Projecto de Resolução N.º 811/XII/2ª

Recomenda ao Governo que concretize as medidas políticas necessárias para o funcionamento pleno do Departamento de Psiquiatria e Saúde Mental da Unidade Local de Saúde do Baixo Alentejo

 Recomenda ao Governo que concretize as medidas políticas necessárias para o funcionamento pleno do Departamento de Psiquiatria e Saúde Mental da Unidade Local de Saúde do Baixo Alentejo

Se é verdade que a atenção dos profissionais e académicos com a saúde mental tem vindo a crescer, não é menos verdade que sabemos hoje que a doença mental representa custos sociais e económicos de grande dimensão. Estima-se que existam em todo o mundo 700 milhões de pessoas com doenças mentais e neurológicas e 350 milhões com depressão. Ainda no passado mês de maio, a Organização Mundial de Saúde (OMS) discutiu e aprovou, na 66ª Assembleia Mundial de Saúde, um Plano de Ação para a Saúde Mental 2013-2020.
Declarações recentes do Secretário de Estado Adjunto do Ministro da Saúde confirmam que “não há saúde, sem saúde mental; (…) Conhecemos a dimensão do problema da saúde mental.

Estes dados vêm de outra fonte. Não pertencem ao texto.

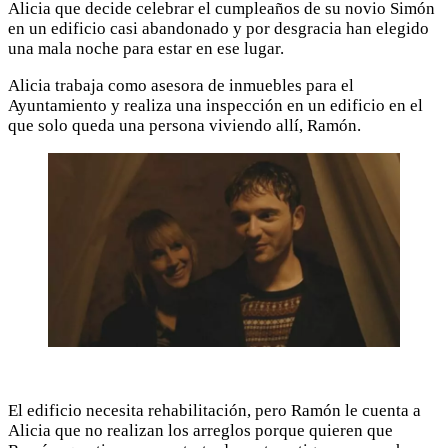
Alicia que decide celebrar el cumpleaños de su novio Simón
en un edificio casi abandonado y por desgracia han elegido
una mala noche para estar en ese lugar.
Alicia trabaja como asesora de inmuebles para el
Ayuntamiento y realiza una inspección en un edificio en el
que solo queda una persona viviendo allí, Ramón.
El edificio necesita rehabilitación, pero Ramón le cuenta a
Alicia que no realizan los arreglos porque quieren que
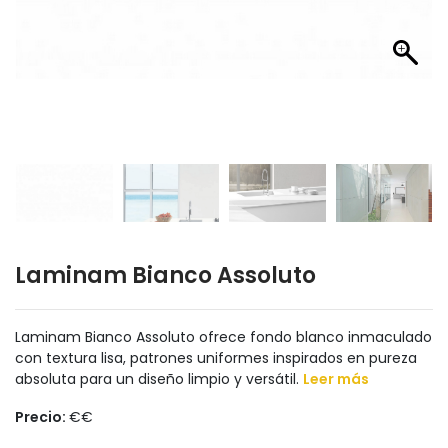
Laminam Bianco Assoluto
Laminam Bianco Assoluto ofrece fondo blanco inmaculado
con textura lisa, patrones uniformes inspirados en pureza
absoluta para un diseño limpio y versátil.
Leer más
Precio:
€€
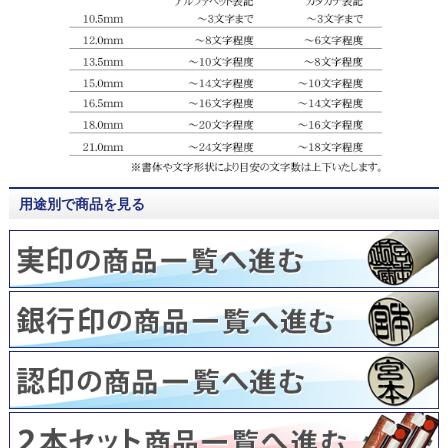
用途別で商品を見る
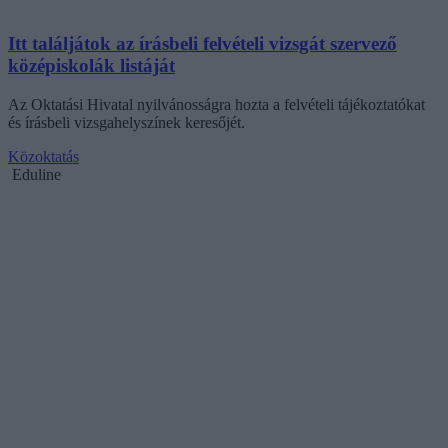
Itt találjátok az írásbeli felvételi vizsgát szervező
középiskolák listáját
Az Oktatási Hivatal nyilvánosságra hozta a felvételi tájékoztatókat
és írásbeli vizsgahelyszínek keresőjét.
Közoktatás
Eduline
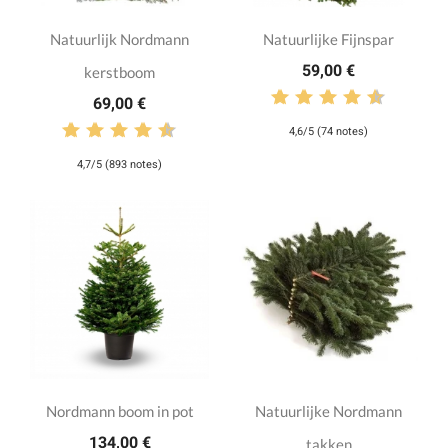
Natuurlijk Nordmann
Natuurlijke Fijnspar
59,00 €
kerstboom
69,00 €
4,6/5 (74 notes)
4,7/5 (893 notes)
Nordmann boom in pot
Natuurlijke Nordmann
134,00 €
takken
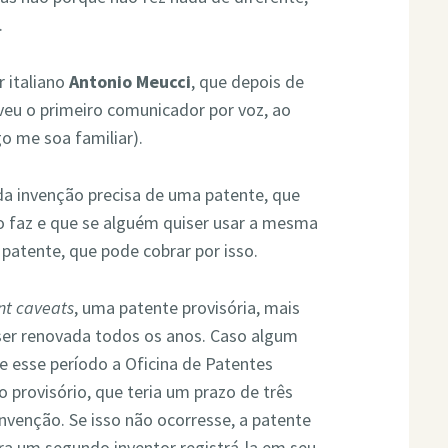
.
r italiano
Antonio Meucci
, que depois de
veu o primeiro comunicador por voz, ao
go me soa familiar).
a invenção precisa de uma patente, que
o faz e que se alguém quiser usar a mesma
 patente, que pode cobrar por isso.
nt caveats
, uma patente provisória, mais
ser renovada todos os anos. Caso algum
e esse período a Oficina de Patentes
 provisório, que teria um prazo de três
invenção. Se isso não ocorresse, a patente
ra um segundo inventor registrá-la em seu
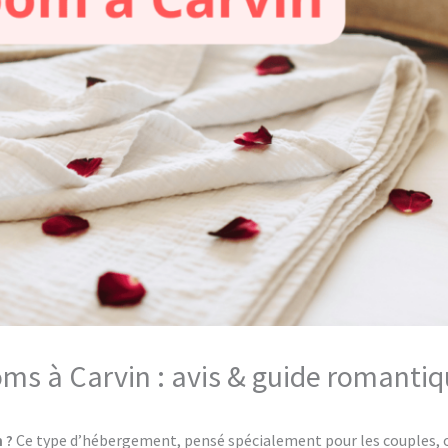
oms à Carvin : avis & guide romantiq
 ?
Ce type d’hébergement, pensé spécialement pour les couples, of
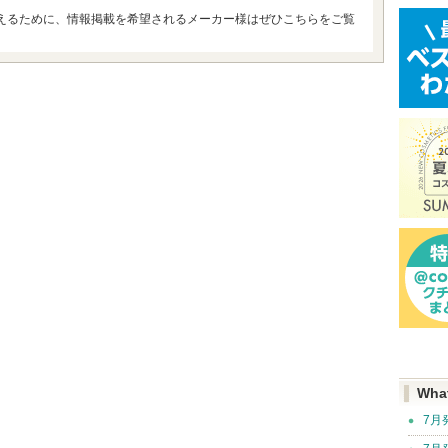
えるために、情報掲載を希望されるメーカー様はぜひこちらをご覧
Wha
7月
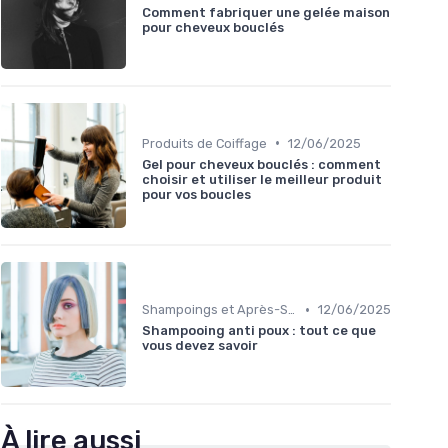
Comment fabriquer une gelée maison
pour cheveux bouclés
•
Produits de Coiffage
12/06/2025
Gel pour cheveux bouclés : comment
choisir et utiliser le meilleur produit
pour vos boucles
•
Shampoings et Après-Shampoings
12/06/2025
Shampooing anti poux : tout ce que
vous devez savoir
À lire aussi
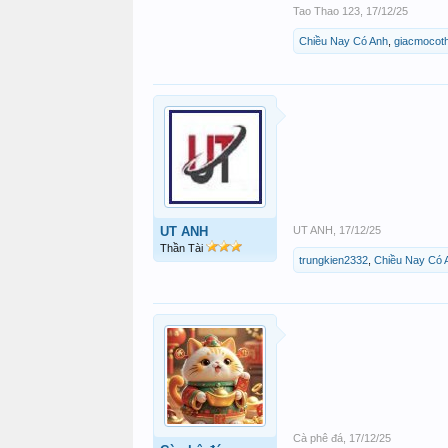
Tao Thao 123
,
17/12/25
Chiều Nay Có Anh
,
giacmocot
UT ANH
UT ANH
,
17/12/25
Thần Tài
trungkien2332
,
Chiều Nay Có 
Cà phê đá
,
17/12/25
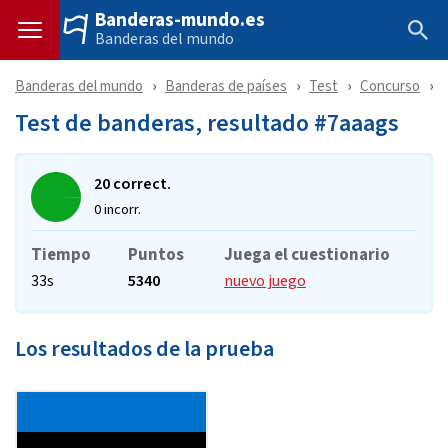
Banderas-mundo.es
Banderas del mundo
Banderas del mundo
Banderas de países
Test
Concurso
Test de banderas, resultado #7aaags
20 correct.
0 incorr.
Tiempo
Puntos
Juega el cuestionario
33s
5340
nuevo juego
Los resultados de la prueba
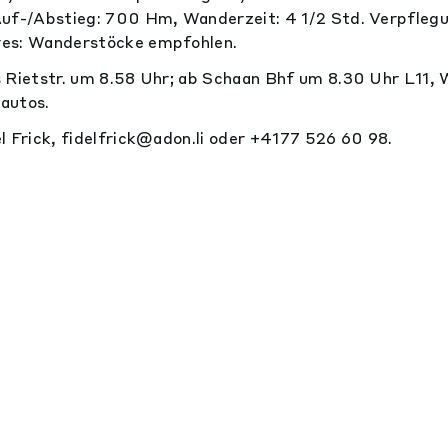
Auf-/Abstieg: 700 Hm, Wanderzeit: 4 1/2 Std. Verpfleg
es: Wanderstöcke empfohlen.
 Rietstr. um 8.58 Uhr; ab Schaan Bhf um 8.30 Uhr L11, 
autos.
l Frick, fidelfrick@adon.li oder +4177 526 60 98.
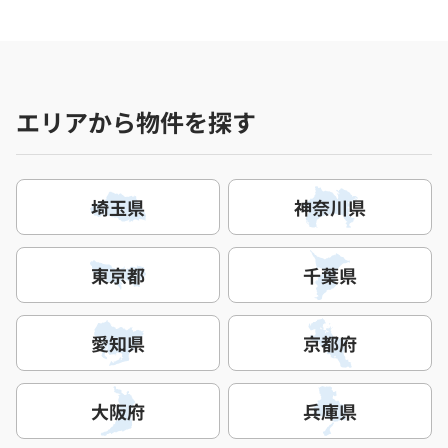
エリアから物件を探す
埼玉県
神奈川県
東京都
千葉県
愛知県
京都府
大阪府
兵庫県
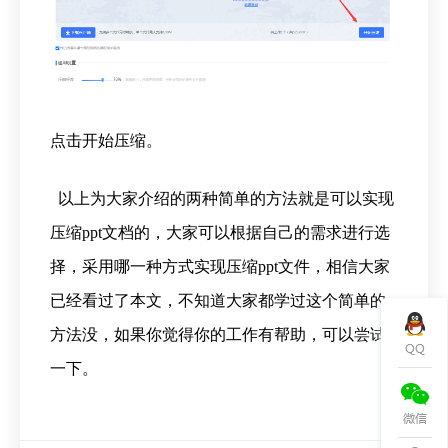
点击开始压缩。
以上为大家介绍的两种简单的方法就是可以实现
压缩ppt文档的，大家可以根据自己的需求进行选
择，采用哪一种方式实现压缩ppt文件，相信大家
已经看过了本文，不知道大家都学过这个简单的
方法没，如果你觉得你的工作有帮助，可以尝试
一下。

As perturbações de natureza mental estão a crescer e os distúrbios mentais, independentemente da sua gravidade já são, e serão cada vez mais, a nova grande endemia do século.” Reconheceu ainda o governante que a degradação das condições económicas e sociais tem influência na deterioração da saúde mental: “sabemos bem que em momentos de maior dificuldade económica, em particular quando esta está associada a um acréscimo da dificuldade em encontrar trabalho e a um aumento da probabilidade de perder o emprego, há maior risco de perda de saúde. (…) Temos consciência de que o desemprego está associado a um risco de degradação do estado de saúde.”

A relação entre a situação económica e social e os seus efeitos na saúde mental é também referida no Relatório de Primavera 2013 do Observatório Português dos Sistemas de Saúde: “também é sabido que o efeito negativo do desemprego sobre a saúde mental é maior nos países com um baixo desempenho económico e distribuição desigual dos rendimentos. Pelo contrário, um melhor desempenho económico e uma boa rede de proteção social (i.e., estabilizadores automáticos) poder-se-ão constituir como fatores amenizadores deste fenómeno.”

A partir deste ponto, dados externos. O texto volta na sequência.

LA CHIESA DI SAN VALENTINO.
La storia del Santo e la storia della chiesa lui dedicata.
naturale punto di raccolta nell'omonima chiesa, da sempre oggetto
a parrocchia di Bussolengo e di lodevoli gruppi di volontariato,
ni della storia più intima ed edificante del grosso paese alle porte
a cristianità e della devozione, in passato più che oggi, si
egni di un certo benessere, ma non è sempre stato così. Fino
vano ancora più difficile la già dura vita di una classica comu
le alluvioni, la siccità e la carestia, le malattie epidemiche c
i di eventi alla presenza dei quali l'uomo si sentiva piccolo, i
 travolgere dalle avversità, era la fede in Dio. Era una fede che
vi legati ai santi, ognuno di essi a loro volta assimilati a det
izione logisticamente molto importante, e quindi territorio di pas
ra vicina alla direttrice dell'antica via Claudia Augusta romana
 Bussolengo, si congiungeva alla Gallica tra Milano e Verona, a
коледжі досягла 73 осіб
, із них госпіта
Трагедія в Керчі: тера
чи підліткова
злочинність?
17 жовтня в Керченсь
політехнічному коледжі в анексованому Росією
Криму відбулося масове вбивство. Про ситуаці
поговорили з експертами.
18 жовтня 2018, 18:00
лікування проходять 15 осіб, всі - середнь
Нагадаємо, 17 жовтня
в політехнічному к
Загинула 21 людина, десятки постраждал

São, portanto, as próprias instituições públicas e os governantes a reconhecer que o contexto social e económico criado por sucessivos governos potenciam o surgimento de doença mental. Apesar deste reconhecimento, mantém uma política que conduz ao despedimento e ao empobrecimento, à redução de salários e pensões, aos cortes nas prestações sociais. É o próprio Governo que leva à degradação das condições de vida dos portugueses, potenciando o crescimento de distúrbios mentais.

A propalada preocupação com a saúde mental da população portuguesa é bem patente no Plano Nacional de Saúde Mental, aprovado através Resolução do Conselho de Ministros n.º 49/2008, (Diário da República, 1.ª série — N.º 47 — 6 de Março de 2008) e que se mantém ainda em vigor.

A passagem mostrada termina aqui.